I’ve been trying to get it up for a Lions for Lambs review for several days now, and it just wouldn’t happen. The truth is that I don’t like three second-tier things about Robert Redford‘s new film — the photography, the Aghanistan mountain-range combat sequence, and the use of generic title cards — and I was trying to articulate what I feel about the first-tier aspects so as not to seem trivial. But sometimes the trivial things aren’t trivial but proverbial “blades of grass.”
The truth is that I admire Redford’s audacity in having made such a starkly didactic film. You can’t not call it ballsy, although it’s hard not to call Lions for Lambs generally underwhelming. This is a film, after all, that is shorn of tension and visual fluidity in the service of educational “talk”. It is marginally involving, but never once alarming. much less gripping. Everyone had to know that the chances of such a film dropping dead on its opening weekend were pretty high, even with Redford, Tom Cruise and Meryl Streep topping the cast.
BEWARE: A PLOT SPOILER AWAITS FOUR GRAPHS HENCE.
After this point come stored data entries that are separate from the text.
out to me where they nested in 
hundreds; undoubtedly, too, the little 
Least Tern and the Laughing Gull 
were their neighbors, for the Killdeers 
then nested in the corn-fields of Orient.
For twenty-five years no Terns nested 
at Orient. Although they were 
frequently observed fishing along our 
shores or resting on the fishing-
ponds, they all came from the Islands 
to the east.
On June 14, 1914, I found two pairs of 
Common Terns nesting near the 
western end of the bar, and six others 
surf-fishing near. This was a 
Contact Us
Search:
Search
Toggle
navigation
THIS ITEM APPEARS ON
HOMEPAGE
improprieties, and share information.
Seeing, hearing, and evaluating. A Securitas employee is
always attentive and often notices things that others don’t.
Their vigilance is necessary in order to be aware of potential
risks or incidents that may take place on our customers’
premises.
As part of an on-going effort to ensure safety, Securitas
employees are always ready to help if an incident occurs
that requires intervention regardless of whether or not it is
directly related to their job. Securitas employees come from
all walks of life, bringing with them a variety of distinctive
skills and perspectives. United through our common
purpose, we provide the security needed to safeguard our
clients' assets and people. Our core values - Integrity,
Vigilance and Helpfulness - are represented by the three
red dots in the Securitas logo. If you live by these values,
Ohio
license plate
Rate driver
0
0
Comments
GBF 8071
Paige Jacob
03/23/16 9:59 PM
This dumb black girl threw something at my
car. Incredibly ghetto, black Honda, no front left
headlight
The subject, as Redford’s college professor character puts it, is that “Rome is burning.” For 88 minutes the film cuts back and forth between three illustrations of this situation. One, journalists not rigorously questioning the right-wing propaganda about the manifest destiny that is driving the war on terrorism. Two, college kids not giving a shit about the enveloping tragedy of that conflict. And three, the certainty that soldiers trying to fight it out in Afghanistan are going to die in order to validate some vague neocon dream of victory.
I certainly don’t disagree with what it’s saying, and I didn’t hate watching it. But I was irritated by three things.
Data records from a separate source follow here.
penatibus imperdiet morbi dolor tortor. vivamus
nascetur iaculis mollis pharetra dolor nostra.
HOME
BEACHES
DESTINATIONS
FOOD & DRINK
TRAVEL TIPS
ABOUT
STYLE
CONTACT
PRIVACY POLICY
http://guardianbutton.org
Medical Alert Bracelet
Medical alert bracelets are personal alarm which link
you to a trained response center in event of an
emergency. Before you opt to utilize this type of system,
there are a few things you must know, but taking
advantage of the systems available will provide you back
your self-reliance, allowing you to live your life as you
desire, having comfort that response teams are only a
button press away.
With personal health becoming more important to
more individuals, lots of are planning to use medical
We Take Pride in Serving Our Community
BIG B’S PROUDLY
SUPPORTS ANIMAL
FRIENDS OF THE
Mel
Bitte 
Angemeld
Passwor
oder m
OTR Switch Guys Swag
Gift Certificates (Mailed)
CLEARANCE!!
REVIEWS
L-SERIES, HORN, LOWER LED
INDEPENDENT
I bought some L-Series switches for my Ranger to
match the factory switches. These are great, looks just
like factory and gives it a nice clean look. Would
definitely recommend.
One, Philippe Rousselot‘s photography is so flat, drab and lacking in visual intrigue during the scene between Redford and Andrew Garfield that it borders on irritating. It’s so lacking in invention that it becomes hard to concentrate on what’s being said. If I were Redford I would have either made Lions for Lambs super-attractive by shooting it the way Vittorio Storaro shot Reds or The Sheltering Sky (which would obviously remove the visual irritation factor, which would allow the viewer to pay closer attention) or I would have taken the super-raw, no-frills approach that Oleg Mutu chose for 4 Months, 3 Weeks & 2 Days.
The Sheltering Sky
Two (and here comes the SLIGHT SPOILER! ), it’s hard to believe that a solder could fall from a helicopter onto rocky, snow-covered terrain on top of a mountain and just get slightly banged up. (Production designer Anton Furst killed himself by jumping off the top of a five-story parking structure.) It’s harder to believe that the fallen soldier’s best friend in the chopper, having seen him tumble out, would simply jump out of the chopper himself and hope for the best. The only way we could buy this would be if Redford showed us that the chopper is hovering, say, 20 or 30 feet above the mountain peak, but he doesn’t. On top of which enemy Afghan soldiers are shown approaching the position of these two soldiers from less than a hundred feet away, and for no discernable reason they take an awfully long time — a good half-hour — to attack.
Three, white titles explaining anything are bad enough, but there is no reason to call the university where Redford’s professor teaches a generic “California university” — it matters to absolutely no one if the school is in California or Rhode Island or Oregon or Wisconsin. And we certainly don’t care if we know the name of Redford’s character. It sounds like a small-ass thing to gripe about, but the second those titles flashed on-screen I tuned out and stayed that way for two or three minutes…until tuning out again because of Rousselot’s photography. Why create road blocks that do nothing except get in the way?